Emma (während sie ihm vorlegt):

»Onkel Silvains Vermögen.«

Henri:

»Nun natürlich! Warum nicht? da du doch seine Erbin bist.«

Emma:

»O du weißt, mir liegt nichts dran. Wenn es sich nur um mich handelt (sie giebt ihm Sauce auf den Teller). Mir wäre es ebenso lieb, wenn wir so weiterlebten wie jetzt.«

Henri:

»In dieser ewigen Geldnot – ich bitte dich.«

Emma:

»Nein, es ist ganz mein Ernst. Ich fühle mich sehr glücklich so – soll ich dir offen meine Meinung sagen?

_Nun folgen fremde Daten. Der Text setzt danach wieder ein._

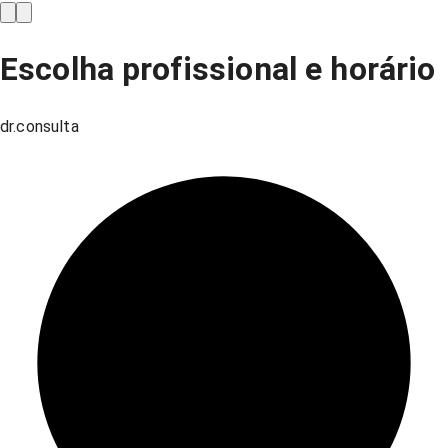
Escolha profissional e horário
dr.consulta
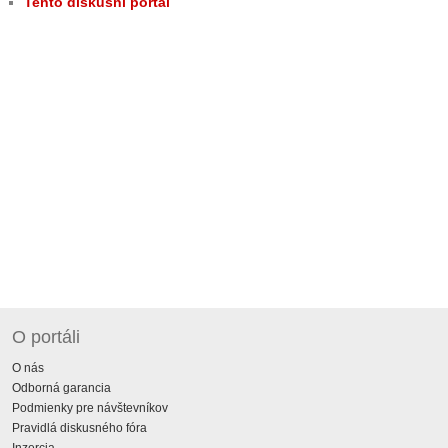
Tento diskusní portál
O portáli
O nás
Odborná garancia
Podmienky pre návštevníkov
Pravidlá diskusného fóra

Versprichst du mir, daß du mich nicht auslachen willst?«

Henri:

»Ja, das versprech ich dir.«

Emma:

»Siehst du, ich würde mich viel mehr freuen, wenn du einen oder zwei Schüler mehr bekommst, als wenn wir auf diese Weise plötzlich reich würden. Nicht wahr, das ist furchtbar dumm von mir?«

Henri (nachdenklich):

»Denk nur, was man alles mit 300 000 Francs thun könnte.«

Emma (während sie den Salat anrichtet):

»Vor allem könnte man sie all den Unglücklichen wiedergeben, die mein Onkel betrogen und ins Elend gebracht hat. Dann würden wir wirklich Freude daran haben.«

Henri:

»Ist das dein Ernst?«

Emma:

»Ja, vollkommen.« Henri:

»Bist du verrückt geworden? Höre mal, du redest wie ein Kind von sechs Jahren. Hast du jemals gesehen, daß man zum Beispiel in einem Laden sein Geld wieder zurückbekommt.«

Emma:

»Aber du hast doch selbst eben noch gesagt, daß Onkel Silvain ein altes Scheusal war, das die armen Leute ausgebeutet hat. Könntest du dich denn wirklich entschließen sein Geld anzunehmen, an dem so viel Thränen, so viel Blut und Elend klebt? – Pfui, nein, mir graut davor. Geh, Henri, ich weiß, daß du ebenso fühlst wie ich. Du bist zu gut, du wärest gar nicht imstande dich an dem zu freuen, was so viele unglücklich gemacht hat. Nein, ich kenne dich, Henri, du hättest das Geld auch nicht genommen, du hättest dich geschämt es zu nehmen.«

Henri (ganz bestürzt):

»Glaubst du wirklich?«

Emma:

»Ich bin fest überzeugt davon. (Sie steht auf und setzt sich ihm auf den Schoß.) Hab doch Vertrauen zu deiner kleinen Mama, mein Schatz – zu deiner kleinen Mama, die so stolz auf dich ist. Ja, sie ist stolz darauf die Frau eines rechtschaffenen Mannes zu sein, den alle Welt achtet und bewundert. Wenn du wüßtest wie schön es ist den Namen eines Künstlers zu tragen, von dem alle sagen: er hat Talent und ist ein anständiger Mensch. Nein, dieses Glück darfst du mir nicht rauben.« – (Sie küßt ihn und ihre Augen füllen sich mit Thränen.)

Henri (gerührt):

»Ach, du Närrchen.« (Er streichelt sie leise ohne ein Wort zu sagen.)

Emma:

»Nun?«

Henri:

»Ich will thun, was du für richtig hältst – denn im Grunde –«

Emma (strahlend):

»Im Grunde?« –

Henri:

»Bin ich ganz deiner Meinung. Ich wollte es nur nicht eingestehen. Siehst du, wir sind so ganz eins, daß jeder dasselbe fühlt und denkt wie der andre. Und deshalb werden wir uns auch immer lieb behalten, denn seiner selbst wird man niemals müde. – (Er geht plötzlich in einen anderen Ton über.) Giebt es auch noch was zum Dessert?«

Emma:

»Ja, mein Schatz, – Aprikosen. Ich wollte Pfirsiche nehmen, aber sie sind gar zu teuer.« (Sie steht auf und stellt rasch die Früchte auf den Tisch, während Henri sie voller Liebe und Bewunderung anblickt.)